Required action> Lines holding the string "июля" are the ones to copy; find them all in the data.

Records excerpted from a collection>

* * *

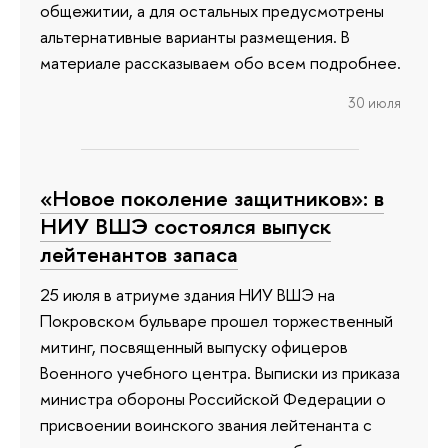
общежитии, а для остальных предусмотрены
альтернативные варианты размещения. В
материале рассказываем обо всем подробнее.
30 июля
«Новое поколение защитников»: в
НИУ ВШЭ состоялся выпуск
лейтенантов запаса
25 июля в атриуме здания НИУ ВШЭ на
Покровском бульваре прошел торжественный
митинг, посвященный выпуску офицеров
Военного учебного центра. Выписки из приказа
министра обороны Российской Федерации о
присвоении воинского звания лейтенанта с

* * *

Answer to the problem>
30 июля
25 июля в атриуме здания НИУ ВШЭ на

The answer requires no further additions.